Совершенно смешавшись, Боб побледнел от ярости.
— О чем речь, Боб? — с любопытством спросила Нелли.
— Пожалуй, стоит рассказать вам, чтобы хоть как-то насолить Ассиндеру, — сказал он. — Это случилось три или четыре года назад, летом. Эта женщина — на вид из благородных, хотя и в затрапезном платьишке, — подошла к парадной двери, когда я дежурил в холле. Что интересно, ее сопровождал шериф, поскольку она находилась под арестом по распоряжению суда. Само собой, я велел дамочке пройти к задней двери, но она назвалась родственницей или чем-то вроде. Я плохо разобрал, поскольку, по-моему, она была пьяная, если вообще не помешанная. Ну, я пошел и доложил Ассиндеру, так как никого из господ дома не было. Он, значит, принял женщину в библиотеке, пока шериф ждал в холле. Через несколько минут она спустилась вниз и ушла восвояси, вся в слезах. Потом Ассиндер велел мне держать язык за зубами и дал пять соверенов.
— Пять! — хором воскликнули слушатели. — Да, видать, дело было важное.
Я знал, что это было за дело. Я поспешно вышел из столовой в темный коридор, ибо хотел остаться один, чтобы хорошенько обдумать услышанное. Итак, похоже, Ассиндер по собственному почину выгнал мою мать из дома, всю в слезах, ничего не сказав своим хозяевам. Но почему? Такой поступок имел смысл только в том случае, если он работал на Клоудиров! Следовательно, он и являлся тем самым тайным агентом Клоудиров, пользовавшимся доверием Момпессонов! Какое значение это имеет для меня? И если Момпессоны действительно не прогоняли мою мать, имею ли я право действовать против них, как задумал?

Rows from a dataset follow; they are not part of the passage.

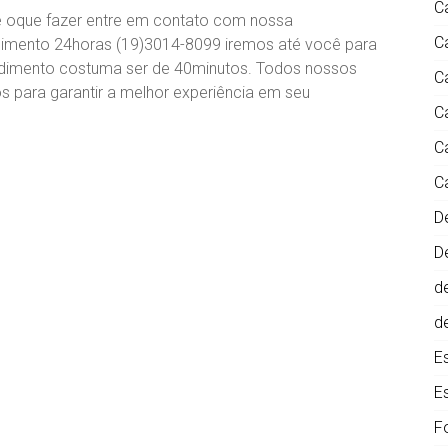
C
be oque fazer entre em contato com nossa
C
dimento 24horas (19)3014-8099 iremos até você para
endimento costuma ser de 40minutos. Todos nossos
C
s para garantir a melhor experiência em seu
C
C
C
D
D
d
d
E
E
F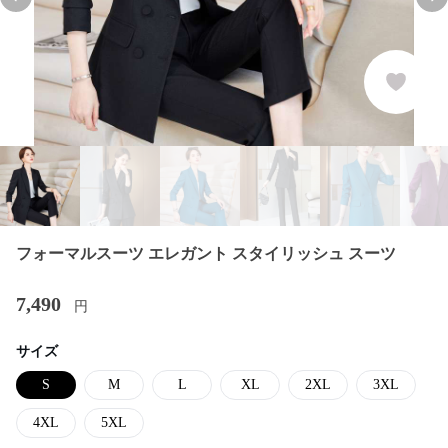
Previous slide
Nex
フォーマルスーツ エレガント スタイリッシュ スーツ
7,490
円
サイズ
S
M
L
XL
2XL
3XL
4XL
5XL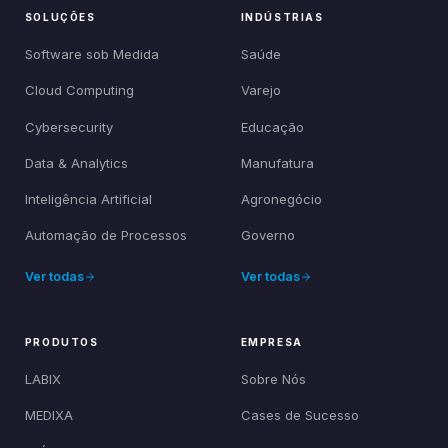
SOLUÇÕES
INDÚSTRIAS
Software sob Medida
Saúde
Cloud Computing
Varejo
Cybersecurity
Educação
Data & Analytics
Manufatura
Inteligência Artificial
Agronegócio
Automação de Processos
Governo
Ver todas
Ver todas
PRODUTOS
EMPRESA
LABIX
Sobre Nós
MEDIXA
Cases de Sucesso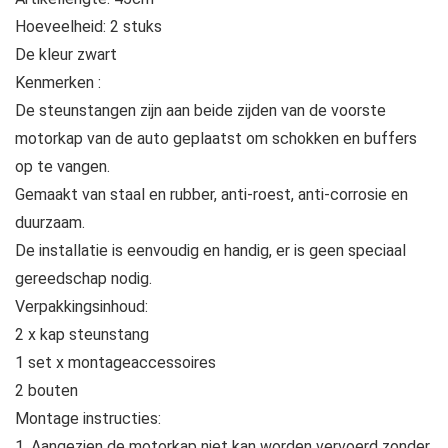
Hoeveelheid: 2 stuks
De kleur zwart
Kenmerken :
De steunstangen zijn aan beide zijden van de voorste
motorkap van de auto geplaatst om schokken en buffers
op te vangen.
Gemaakt van staal en rubber, anti-roest, anti-corrosie en
duurzaam.
De installatie is eenvoudig en handig, er is geen speciaal
gereedschap nodig.
Verpakkingsinhoud:
2 x kap steunstang
1 set x montageaccessoires
2 bouten
Montage instructies:
1. Aangezien de motorkap niet kan worden vervoerd zonder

В следующий миг из столовой вышел Уилл, и я спросил у него (ибо он входил в число слуг, остававшихся на урезанном жалованье), что будет со мной.
— С тобой? — насмешливо переспросил он. — Тебя тоже уволили, разумеется, вместе с Бобом. Чтоб ему пусто было, мерзкому ублюдку!
Теперь, когда сообщество слуг распалось, никто не трудился скрывать свои истинные чувства.
— А когда дом закроют? — спросил я.
— Бобу заплачено до субботы, но вас обоих могут выдворить из дома и раньше.
Уилл смотрел на меня с любопытством, и, помня, что недавно он видел странную сцену между мной и Вамплу, я не стал задавать больше никаких вопросов, но повернулся и торопливо направился в судомойню.
Представлялось очевидным, что медлить мне никак нельзя, коли я намерен довести дело до конца! Я боялся, как бы меня не выдворили сегодня же, ибо предполагал, что Боб может закатить скандал дворецкому и подвергнуться немедленному изгнанию из дома. Существовала и другая опасность: а вдруг Момпессоны возьмут завещание с собой в Хафем? Безусловно, загадку квинканкса следовало разгадать безотлагательно.
К часу традиционного вечернего обхода дома Боб буквально клокотал от пьяной ярости и держался с мистером Такаберри столь нагло, что, когда бы дворецкий сам не был слишком пьян, чтобы заметить, он наверняка вышвырнул бы лакея на улицу прямо тут же. Когда мы вдвоем поднялись на этаж, где находились покои мисс Лидии, я увидел возле ее двери пару туфель и наклонился, чтобы взять их.
— Оставь, — сказал Боб. — Она в немилости. Старую кошку тоже выгнали из дома, как и меня.
Поставив туфли на место, я заметил в одной из них клочок бумаги. Поскольку Боб шел впереди, я быстро вытащил записку и сунул в карман фартука.
Оставшись один в столовой, я сразу же прочитал короткое послание при свете угасающего огня: «Решение найдено. Приходи после полуночи».
Я бросил записку в огонь и с замирающим от волнения сердцем несколько секунд смотрел, как бумага чернеет и скручивается. Когда из кухни наконец донесся храп Джейкмана, я тихонько поднялся по задней лестнице и в кромешной тьме ощупью двинулся по коридору к комнатам мисс Лидии, считая двери, чтобы случайно не ошибиться. Поскольку мистер Вамплу занимал покои по соседству, я не решился постучать, а просто осторожно повернул дверную ручку и проскользнул внутрь.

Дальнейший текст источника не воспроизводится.